This article explains and shows the parts of a coat of arms, the common term for heraldic achievements.
The parts of a coat of arms are:
The Shield or Escutcheon
The escutcheon is a shield that displays the coat of arms.
The escutcheon is the most important part of any heraldic achievement.
The escutcheon can have a variety of shapes. Many look like a classical knight’s shield.
Coats of arms for women sometimes use a diamond-shaped lozenge or an oval.
Clergy sometimes uses oval shapes, too. Others, like Aboriginal Canadians, use round shields.
The Field and Its Divisions
The background of a shield is called the field.
The field can be undivided or divided into several areas.
Shields are divided to differentiate from other coats of arms, to merge coats of arms, or just for style.
Charges are the emblems and devices occupying the field of a shield.
Geometric charges are so-called ordinaries.
But any symbolic representation of an animal, an inanimate object, a person, a plant, or a building can be a charge.
The helmet is above the shield.
The style of the helmet varies. In some traditions, only the highest ranks of the nobility have the right to display open helmets. Lower ranks and burghers had to display a closed helmet.
Clergymen like bishops use a miter or other ecclesiastical hats instead of helmets.

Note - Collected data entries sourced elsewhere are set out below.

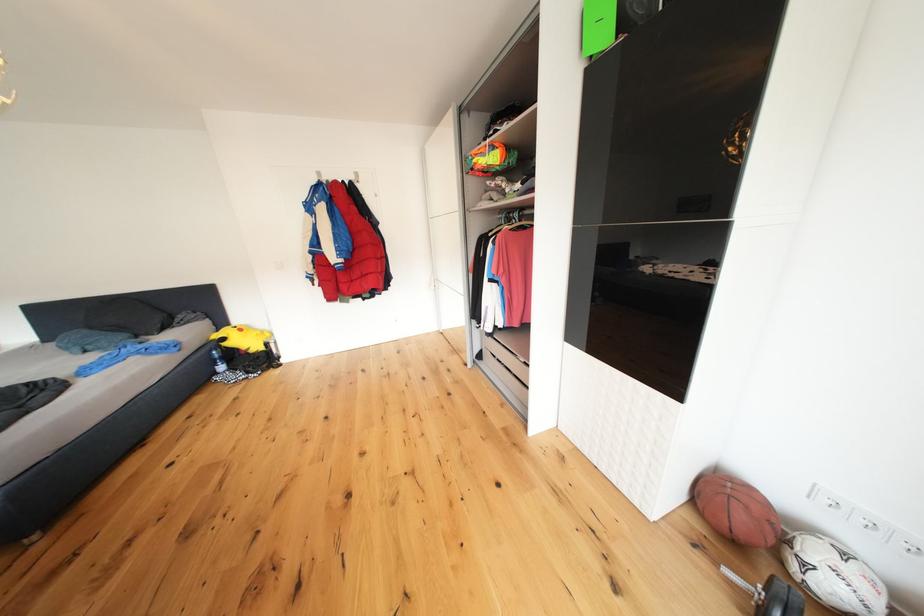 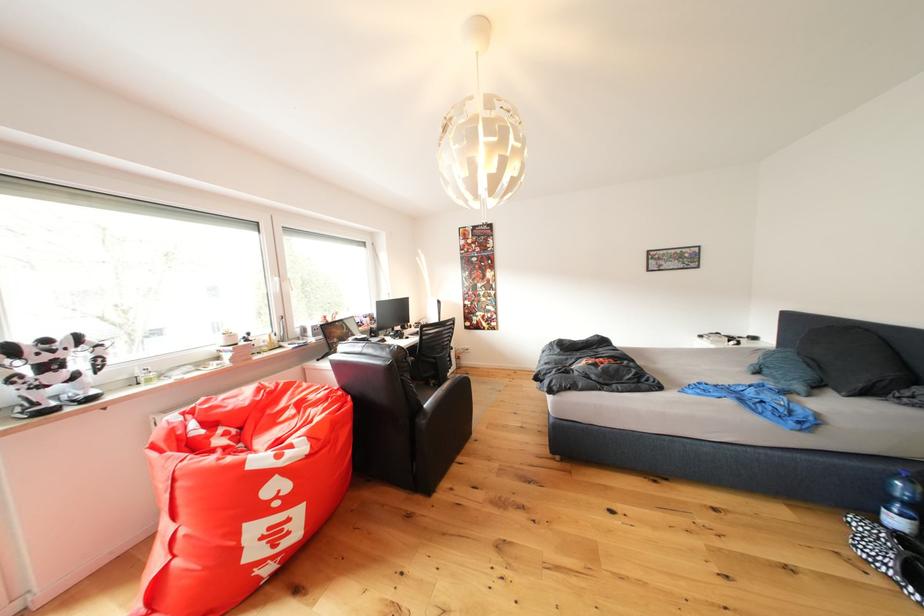 Where in the second image is the point corresponding to [225,383] from the first image?

(864, 527) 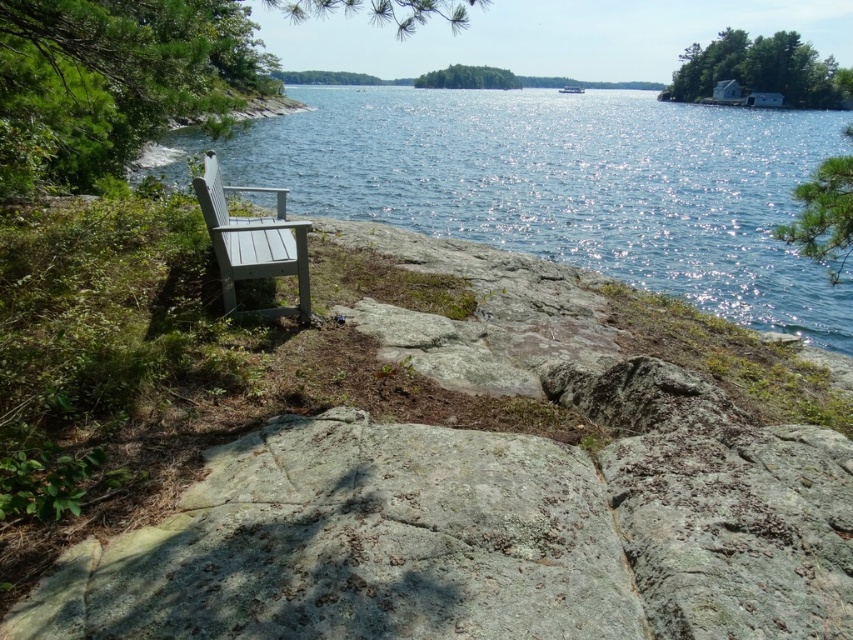 Is point (787, 214) positioned behind point (218, 163)?

Yes, point (787, 214) is farther from viewer.

The height and width of the screenshot is (640, 853). What do you see at coordinates (563, 184) in the screenshot?
I see `glistening blue water at center` at bounding box center [563, 184].

Which is in front, point (634, 106) or point (252, 268)?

The helmet has the torse and crest on top. The mantling is tied to the helmet.
The Torse and the Mantling
The torse or wreath is a twisted roll of fabric at the top of the helmet and the base of the crest.
It is the joining between helmet and crest. And it holds the mantling in place.
The mantling is drapery tied to the helmet above the shield.
Usually, the torse and mantling have the main colors of the shield.
The crest is the device borne on top of the helmet.
The crest can be any symbolic representation of objects, plants, animals, or humans.
The crest is probably the reason why heraldic achievements and coats of arms are called family crests often.
Supporters are figures or objects on either side of the shield holding it up.
Most of the time, supporters are real or imaginary animals or humans. Only sometimes plants or objects are supporters.
The compartment is the design under the shield upon which the supporters are standing.
The compartment is usually rocks, grass, or some sort of other landscape.
The Motto or Slogan
The motto or slogan is often found below the shield in a banderole.
In Scottish tradition, the motto appears above the heraldic achievement. In Spanish tradition, it is written on the shield instead.
The mantle is a symbol of sovereign power and is generally reserved for royalty.
In a few cases, its use has also been granted to other nobles. Thus, many call it the “royal” mantle.
With a few exceptions, the mantle is red on the outside and with ermine on the inside.
The crown is often a symbol of a sovereign state, usually a monarchy.
Crowns are also often symbols of religious status, divinities, or their representatives.
Crowns can replace the helmet or sit atop the helmet or at its base.
When used in a heraldic achievement with a mantle, the crown is often atop the mantle and atop the shield.